» **Work instructions**: Write out exactly the lines below that run from the one containing "2. Ritrovi Segreti: Bar e Ristoranti Nascosti" through the one containing "l’atmosfera rilassata che solo i residenti c", both included, with no other lines.

***** Information given

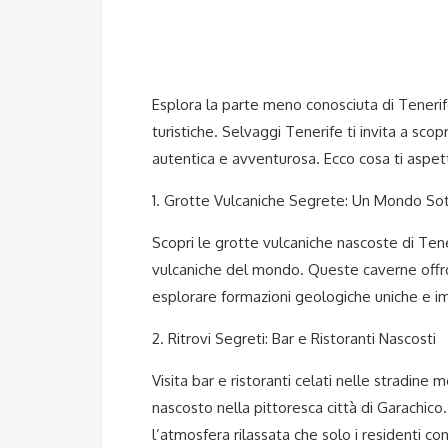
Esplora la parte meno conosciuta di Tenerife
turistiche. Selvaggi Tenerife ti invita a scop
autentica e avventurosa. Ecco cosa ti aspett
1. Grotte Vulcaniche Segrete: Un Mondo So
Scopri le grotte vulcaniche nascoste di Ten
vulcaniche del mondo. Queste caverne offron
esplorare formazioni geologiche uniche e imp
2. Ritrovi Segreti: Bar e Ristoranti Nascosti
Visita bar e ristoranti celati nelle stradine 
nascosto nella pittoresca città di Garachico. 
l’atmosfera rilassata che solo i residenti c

**********
***** Information given

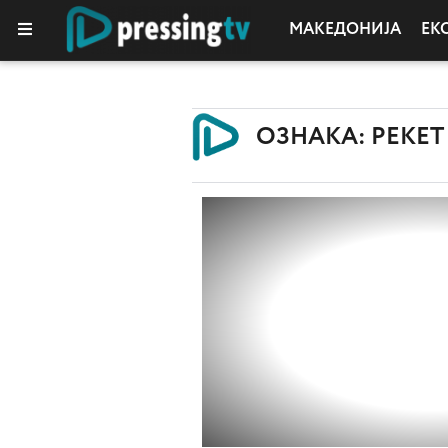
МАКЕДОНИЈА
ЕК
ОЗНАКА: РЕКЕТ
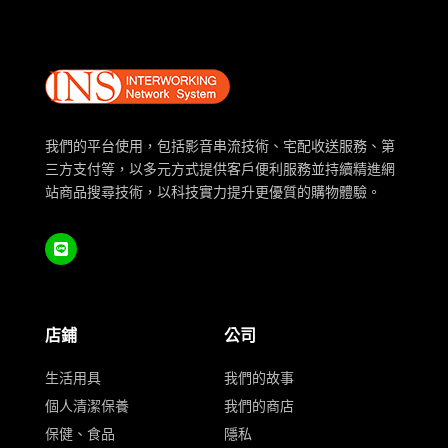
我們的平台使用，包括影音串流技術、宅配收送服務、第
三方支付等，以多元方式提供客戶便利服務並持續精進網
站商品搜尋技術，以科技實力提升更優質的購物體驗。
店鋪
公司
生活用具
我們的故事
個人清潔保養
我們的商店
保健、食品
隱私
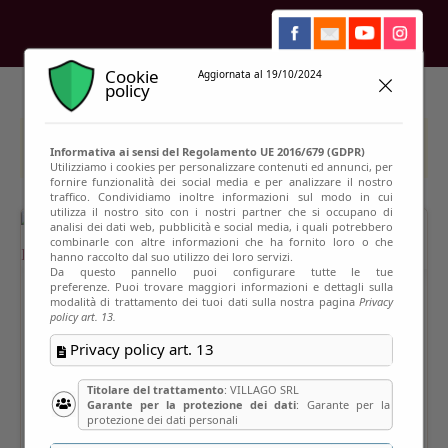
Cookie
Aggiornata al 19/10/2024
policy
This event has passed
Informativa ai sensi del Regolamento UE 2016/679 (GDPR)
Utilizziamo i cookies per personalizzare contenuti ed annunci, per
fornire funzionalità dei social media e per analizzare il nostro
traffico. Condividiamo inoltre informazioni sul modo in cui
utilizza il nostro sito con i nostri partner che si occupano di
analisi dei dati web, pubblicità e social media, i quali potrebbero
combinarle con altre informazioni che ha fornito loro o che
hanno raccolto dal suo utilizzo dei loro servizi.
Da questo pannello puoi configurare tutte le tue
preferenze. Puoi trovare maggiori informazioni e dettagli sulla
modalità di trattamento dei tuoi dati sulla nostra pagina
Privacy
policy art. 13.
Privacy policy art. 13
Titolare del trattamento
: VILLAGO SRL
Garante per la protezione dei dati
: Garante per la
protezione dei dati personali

**********

» **Task output**:
2. Ritrovi Segreti: Bar e Ristoranti Nascosti
Visita bar e ristoranti celati nelle stradine 
nascosto nella pittoresca città di Garachico. 
l’atmosfera rilassata che solo i residenti c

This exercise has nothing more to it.